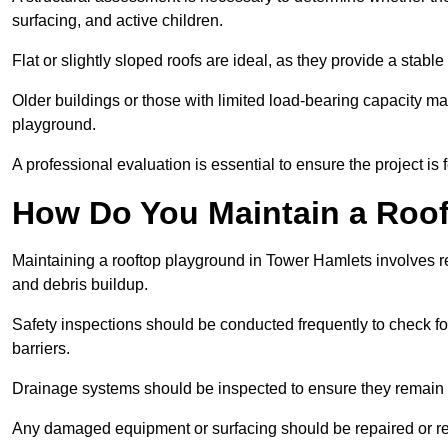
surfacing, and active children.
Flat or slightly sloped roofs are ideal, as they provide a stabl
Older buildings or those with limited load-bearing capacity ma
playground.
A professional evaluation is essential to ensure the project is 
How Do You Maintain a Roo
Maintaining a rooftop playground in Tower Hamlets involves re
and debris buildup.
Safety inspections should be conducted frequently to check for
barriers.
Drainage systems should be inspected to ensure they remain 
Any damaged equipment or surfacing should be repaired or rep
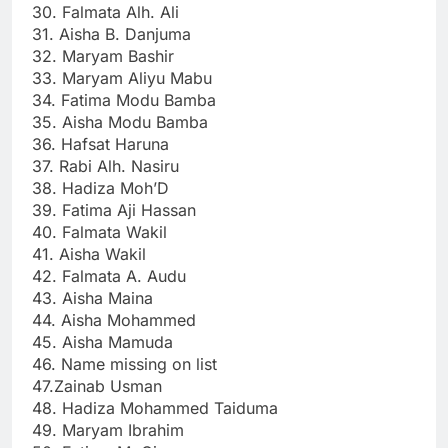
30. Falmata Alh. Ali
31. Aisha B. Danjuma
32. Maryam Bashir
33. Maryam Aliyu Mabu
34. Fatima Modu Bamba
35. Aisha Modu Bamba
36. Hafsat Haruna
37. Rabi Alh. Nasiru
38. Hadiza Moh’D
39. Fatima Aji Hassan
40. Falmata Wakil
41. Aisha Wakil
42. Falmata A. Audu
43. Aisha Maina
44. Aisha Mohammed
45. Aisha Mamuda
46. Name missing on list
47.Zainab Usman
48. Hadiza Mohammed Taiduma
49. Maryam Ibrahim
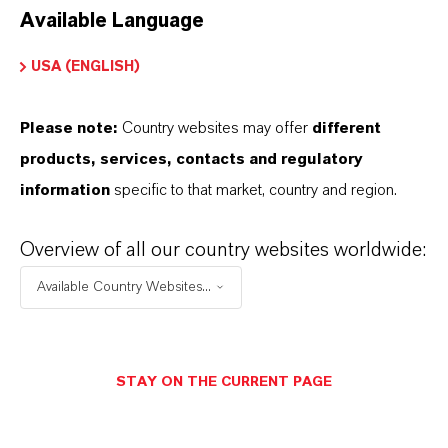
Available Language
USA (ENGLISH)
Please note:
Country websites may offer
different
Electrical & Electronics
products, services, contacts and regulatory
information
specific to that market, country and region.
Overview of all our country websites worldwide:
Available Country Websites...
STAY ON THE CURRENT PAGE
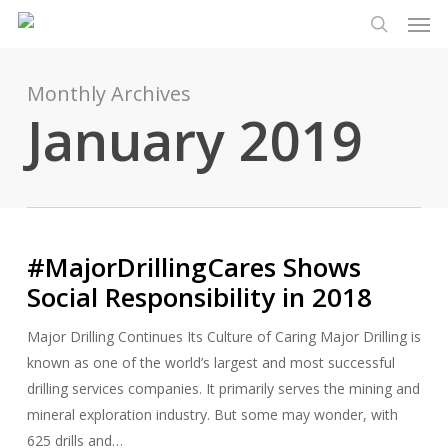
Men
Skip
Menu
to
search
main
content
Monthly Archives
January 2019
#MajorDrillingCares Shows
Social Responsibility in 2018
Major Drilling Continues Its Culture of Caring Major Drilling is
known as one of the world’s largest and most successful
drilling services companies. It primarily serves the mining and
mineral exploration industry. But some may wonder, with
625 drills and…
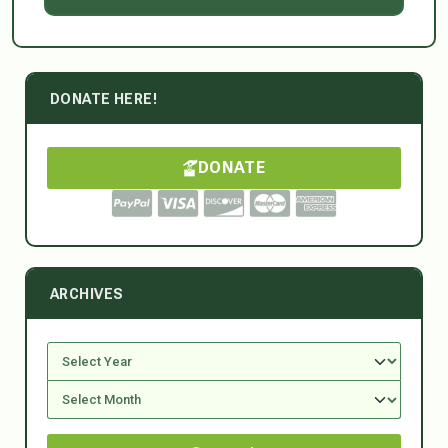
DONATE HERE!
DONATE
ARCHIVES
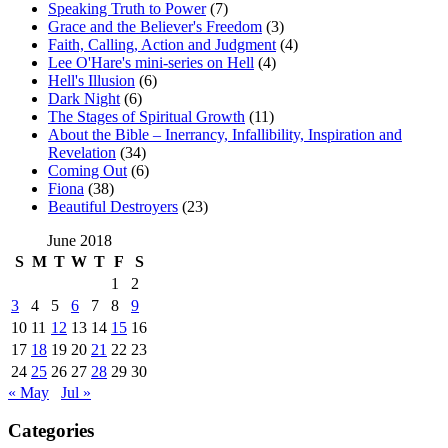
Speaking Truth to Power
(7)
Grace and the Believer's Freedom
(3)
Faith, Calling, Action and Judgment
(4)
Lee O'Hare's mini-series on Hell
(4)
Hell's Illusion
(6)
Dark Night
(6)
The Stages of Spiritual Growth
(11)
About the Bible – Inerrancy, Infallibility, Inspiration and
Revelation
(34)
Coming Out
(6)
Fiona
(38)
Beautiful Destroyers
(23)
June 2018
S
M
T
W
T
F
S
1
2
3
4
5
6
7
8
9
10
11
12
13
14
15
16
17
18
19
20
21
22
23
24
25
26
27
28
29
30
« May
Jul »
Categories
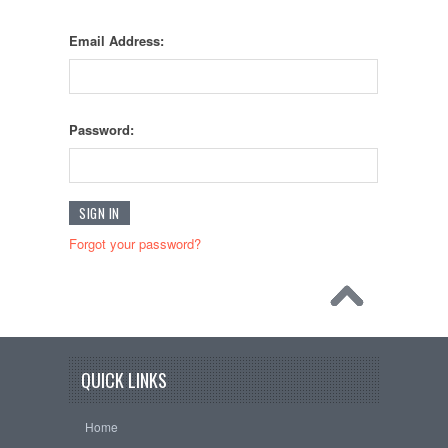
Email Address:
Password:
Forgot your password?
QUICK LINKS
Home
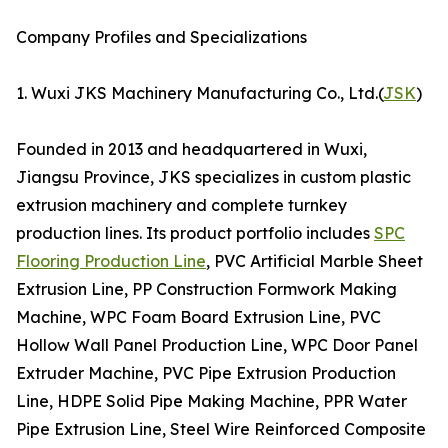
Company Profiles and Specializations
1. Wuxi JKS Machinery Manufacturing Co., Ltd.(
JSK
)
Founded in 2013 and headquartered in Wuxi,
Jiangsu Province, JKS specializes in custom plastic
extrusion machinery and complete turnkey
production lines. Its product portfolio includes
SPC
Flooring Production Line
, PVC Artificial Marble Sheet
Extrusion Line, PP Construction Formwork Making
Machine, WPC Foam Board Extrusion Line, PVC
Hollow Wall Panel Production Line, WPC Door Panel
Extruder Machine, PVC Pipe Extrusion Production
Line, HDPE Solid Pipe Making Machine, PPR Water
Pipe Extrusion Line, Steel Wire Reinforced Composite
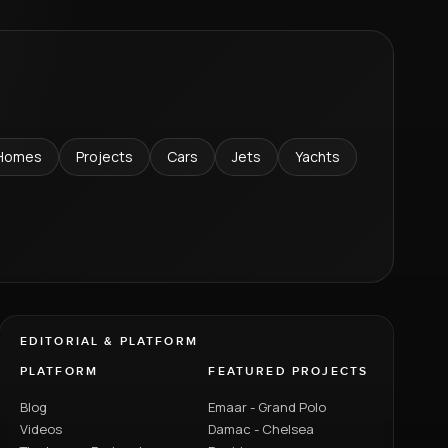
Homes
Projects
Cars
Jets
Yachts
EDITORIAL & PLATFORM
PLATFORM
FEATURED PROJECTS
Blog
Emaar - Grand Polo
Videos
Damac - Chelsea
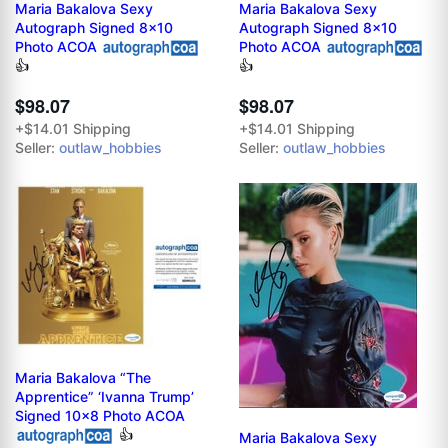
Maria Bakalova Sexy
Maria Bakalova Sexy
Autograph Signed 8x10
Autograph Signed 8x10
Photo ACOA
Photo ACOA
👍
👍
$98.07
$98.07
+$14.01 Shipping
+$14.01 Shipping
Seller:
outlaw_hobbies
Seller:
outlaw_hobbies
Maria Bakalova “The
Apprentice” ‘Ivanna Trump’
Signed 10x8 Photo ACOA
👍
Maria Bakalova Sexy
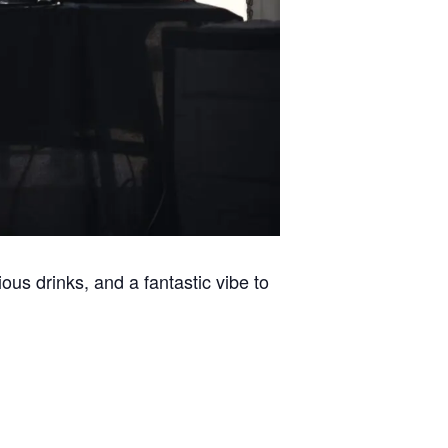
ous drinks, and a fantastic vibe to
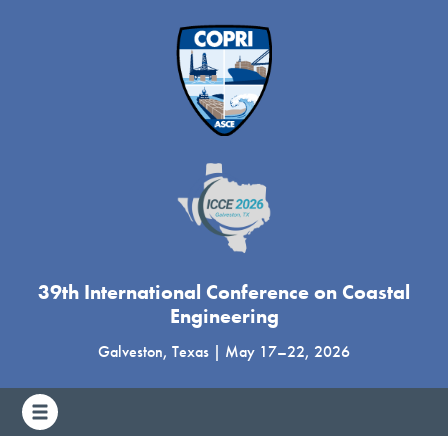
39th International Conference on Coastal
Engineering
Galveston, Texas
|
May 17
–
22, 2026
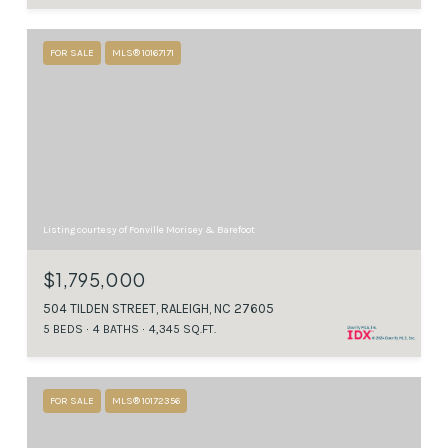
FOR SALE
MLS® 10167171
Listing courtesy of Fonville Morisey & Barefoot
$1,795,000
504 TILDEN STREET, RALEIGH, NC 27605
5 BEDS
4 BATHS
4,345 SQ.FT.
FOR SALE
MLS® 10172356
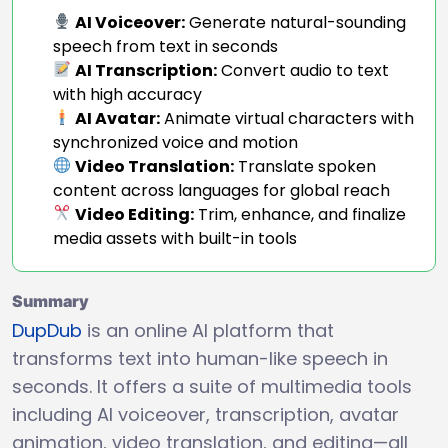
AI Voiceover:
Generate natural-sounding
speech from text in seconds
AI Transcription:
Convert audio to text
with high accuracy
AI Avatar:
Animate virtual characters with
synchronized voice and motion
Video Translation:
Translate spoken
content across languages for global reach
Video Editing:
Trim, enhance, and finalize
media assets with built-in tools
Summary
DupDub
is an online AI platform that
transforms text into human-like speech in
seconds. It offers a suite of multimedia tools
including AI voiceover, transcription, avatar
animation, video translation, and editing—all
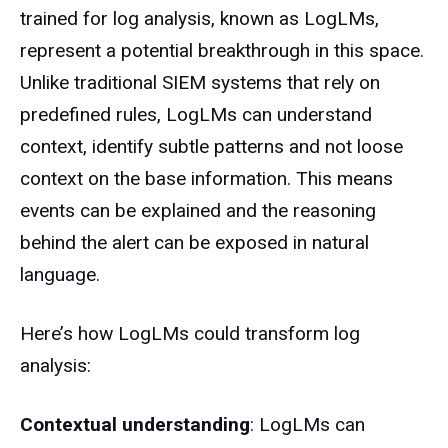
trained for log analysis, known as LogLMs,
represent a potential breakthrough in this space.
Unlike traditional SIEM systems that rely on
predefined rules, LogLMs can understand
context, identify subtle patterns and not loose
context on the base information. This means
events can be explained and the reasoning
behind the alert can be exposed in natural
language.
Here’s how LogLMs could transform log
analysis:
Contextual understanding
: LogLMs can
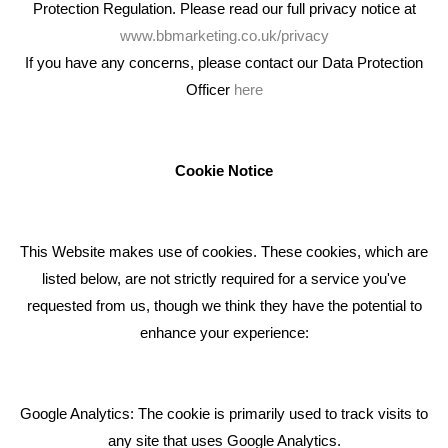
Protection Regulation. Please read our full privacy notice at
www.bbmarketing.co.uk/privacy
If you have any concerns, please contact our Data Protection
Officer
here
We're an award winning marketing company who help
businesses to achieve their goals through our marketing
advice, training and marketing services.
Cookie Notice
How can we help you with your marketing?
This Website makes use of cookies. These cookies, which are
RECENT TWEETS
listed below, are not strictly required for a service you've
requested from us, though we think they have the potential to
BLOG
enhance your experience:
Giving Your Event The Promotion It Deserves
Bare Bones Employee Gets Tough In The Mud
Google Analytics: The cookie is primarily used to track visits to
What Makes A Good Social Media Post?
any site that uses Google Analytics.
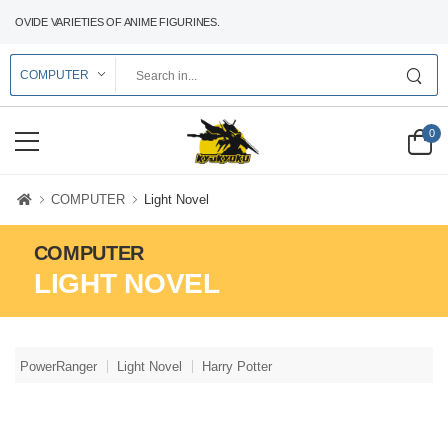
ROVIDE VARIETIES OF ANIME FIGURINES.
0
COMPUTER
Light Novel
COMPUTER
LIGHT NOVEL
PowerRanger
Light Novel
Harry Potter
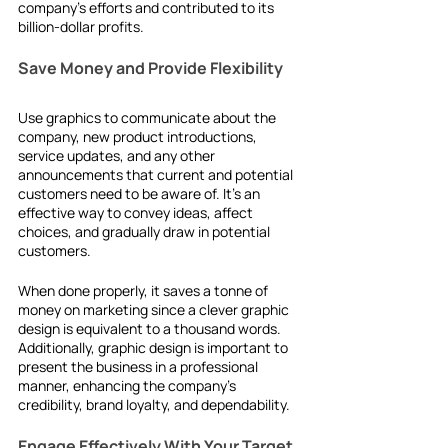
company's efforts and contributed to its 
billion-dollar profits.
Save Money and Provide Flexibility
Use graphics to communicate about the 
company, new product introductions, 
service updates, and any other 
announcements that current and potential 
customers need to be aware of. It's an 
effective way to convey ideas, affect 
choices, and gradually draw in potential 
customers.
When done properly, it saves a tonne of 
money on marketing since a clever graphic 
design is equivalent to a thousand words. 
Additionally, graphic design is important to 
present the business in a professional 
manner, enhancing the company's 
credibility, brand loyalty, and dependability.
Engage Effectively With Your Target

........

* Assignment
Using the entries above, work out the number of lines that hold the word "privacy" and write it with no other words.

* Exercise solution
2